To estimate when the two distinct lineages began divergence, the divergence rate of the two lineages was calculated. Firstly, the distances between the two lineages were estimated using software PHYLIP 3.62 according to Kimura-2-Parameter model with substitution rates differing in Gamma distribution and transistions/transversions ratio was set as 8.0 [19]. Because of inadequate sequences before 1990, only the means of the distances between the two lineages in 1990s (=0.2996 substitution/site) and in 2000s (=0.3129 substitution/site) were calculated with the nucleotide sequences of the aforementioned 53 selected isolates isolated in 1990s (Mean of the isolation time = 1996.09) and 76 selected isolates isolated in 2000s (Mean of the isolation time = 2002.45). Therefore, the rate of the divergence was approximately 0.00209 substitution/site/year). According to this rate, the two lineages possibly began divergence in 1850s. However, this was just a preliminary estimate based on the assumption that the two lineages diverged at a constant rate under the Kimura-2-Parameter model.

In 2000s, there have been 17 amino acid residues that were found to be different between the two lineages (Table 2), but the significance of these residues need to be investigated experimentally. Despite these differences in amino acid sequences between the two lineages, inactivated vaccine viruses from the Western lineage could provide complete protection from clinical signs and deaths caused by the current H5N1 HPAI viruses from the Eastern lineage and reduce the number of chickens infected and shedding virus [2]. This was possible because these different residues were not situated on the HA antigenic epitopes [23].

Table 2 The amino acid residues different between the two lineages in 2000s

Figure 1 integrated all important H5 epidemics in the past decades. For example, it indicated that the current rampant H5N1 HAPI viruses in the Eastern Hemisphere were phylogenetically closer to the H5N1 HPAI viruses circulating in England in 1959 than to the H5N2 HPAI viruses circulating in Mexico in 1990s. Figure 1 also provided a framework for the studies on the evolution and epidemiology of H5 influenza viruses. For example, it indicated that H5 HPAI viruses possibly originated from multiple minor lineages in each of the distinct lineages and their NA subtypes could be N1, N2, N3, N8 or N9.

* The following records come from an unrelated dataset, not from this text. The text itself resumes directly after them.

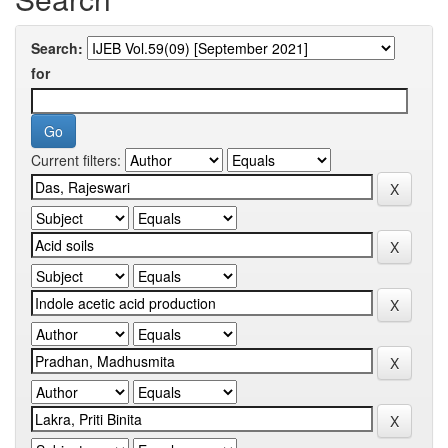
Search:
for
Current filters:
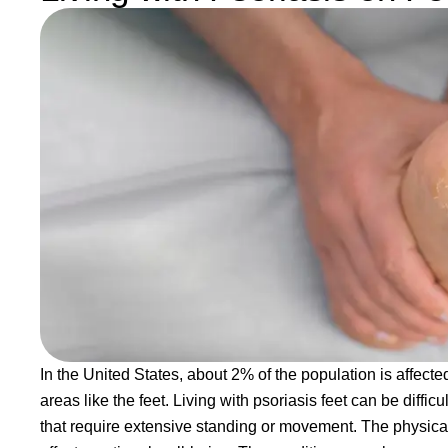
In the United States, about 2% of the population is affec
areas like the feet. Living with psoriasis feet can be difficu
that require extensive standing or movement. The physical 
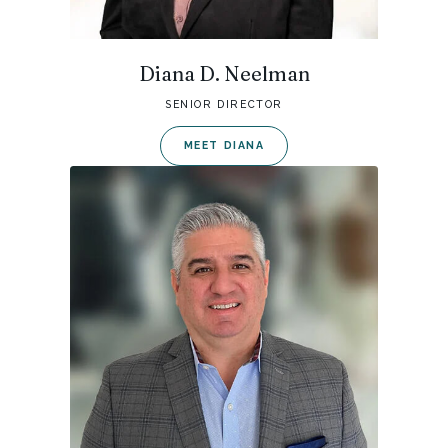
Diana D. Neelman
SENIOR DIRECTOR
MEET DIANA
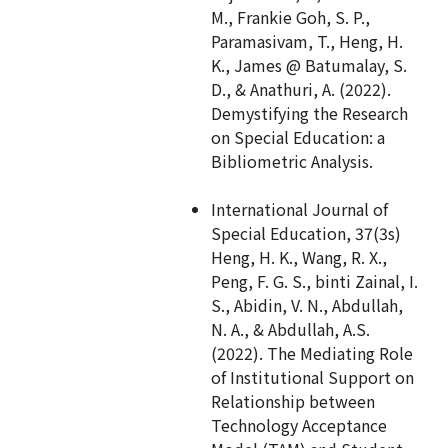
M., Frankie Goh, S. P.,
Paramasivam, T., Heng, H.
K., James @ Batumalay, S.
D., & Anathuri, A. (2022).
Demystifying the Research
on Special Education: a
Bibliometric Analysis.
International Journal of
Special Education, 37(3s)
Heng, H. K., Wang, R. X.,
Peng, F. G. S., binti Zainal, I.
S., Abidin, V. N., Abdullah,
N. A., & Abdullah, A.S.
(2022). The Mediating Role
of Institutional Support on
Relationship between
Technology Acceptance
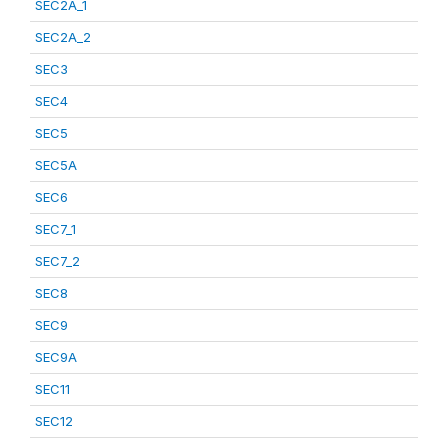
SEC2A_1
SEC2A_2
SEC3
SEC4
SEC5
SEC5A
SEC6
SEC7_1
SEC7_2
SEC8
SEC9
SEC9A
SEC11
SEC12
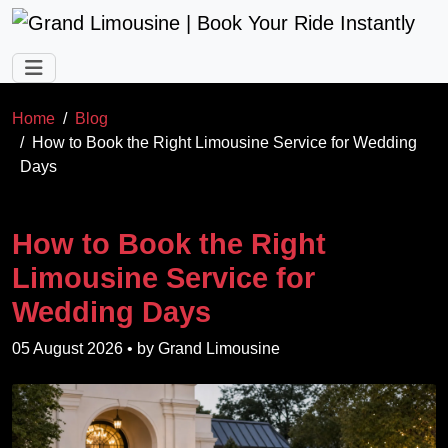
Skip to main content
Home
Blog
How to Book the Right Limousine Service for Wedding
Days
How to Book the Right
Limousine Service for
Wedding Days
05 August 2026
• by
Grand Limousine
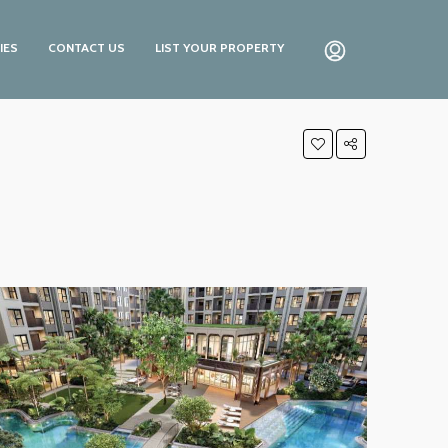
IES
CONTACT US
LIST YOUR PROPERTY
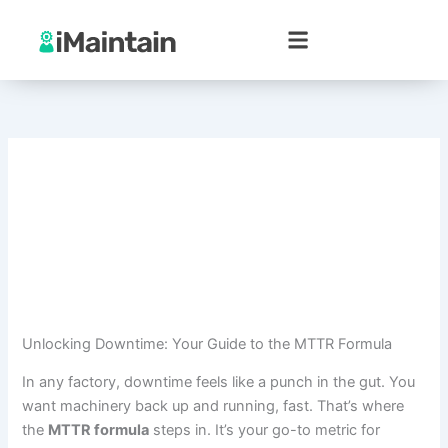
Skip
to
content
Unlocking Downtime: Your Guide to the MTTR Formula
In any factory, downtime feels like a punch in the gut. You
want machinery back up and running, fast. That’s where
the
MTTR formula
steps in. It’s your go-to metric for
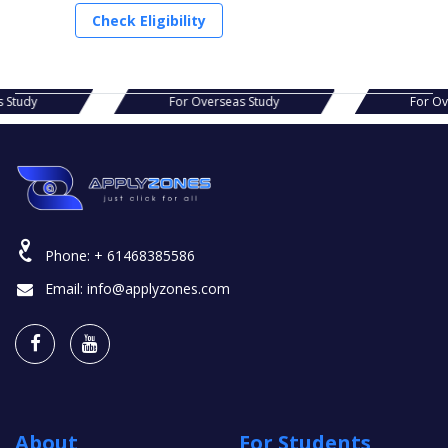
Check Eligibility
as Study
For Overseas Study
For 
Phone:
+ 61468385586
Email:
info@applyzones.com
About
For Students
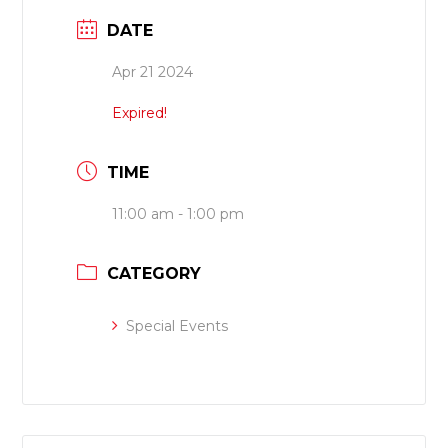
DATE
Apr 21 2024
Expired!
TIME
11:00 am - 1:00 pm
CATEGORY
Special Events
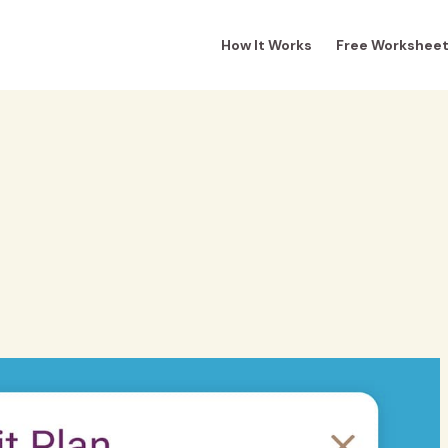
How It Works
Free Workshee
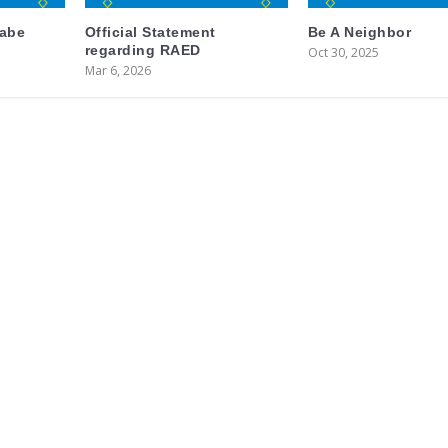
labe
Official Statement
Be A Neighbor
regarding RAED
Oct 30, 2025
Mar 6, 2026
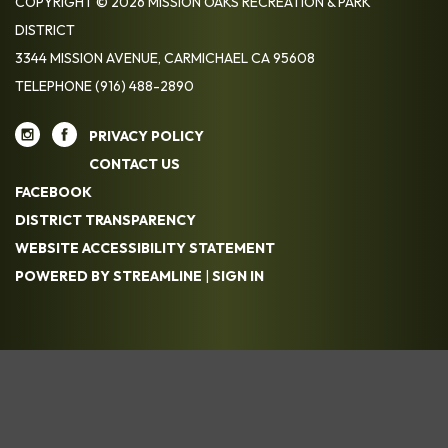
COPYRIGHT © 2026 MISSION OAKS RECREATION & PARK
DISTRICT
3344 MISSION AVENUE, CARMICHAEL CA 95608
TELEPHONE
(916) 488-2890
PRIVACY POLICY
CONTACT US
FACEBOOK
DISTRICT TRANSPARENCY
WEBSITE ACCESSIBILITY STATEMENT
POWERED BY STREAMLINE
|
SIGN IN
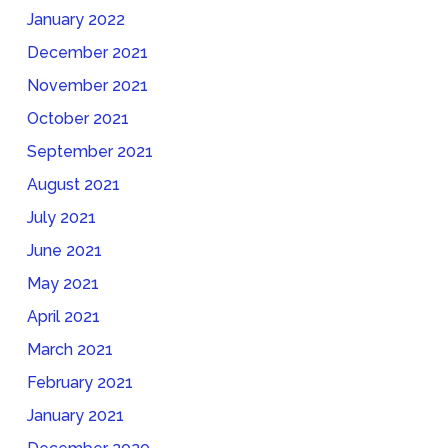
January 2022
December 2021
November 2021
October 2021
September 2021
August 2021
July 2021
June 2021
May 2021
April 2021
March 2021
February 2021
January 2021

In conclusion, this study described a whole map of the diversity of H5 influenza viruses, which provided us some information about the distributions of NA subtypes, isolation places, isolation years, host species and virulence of the viruses. It also provided a framework for the studies on the evolution and epidemiology of H5 influenza viruses including the investigations on the further development of the two distinct lineages. For example, whether will one disappear? whether will they circulate in overlapping areas and further evolve into two separate subtypes?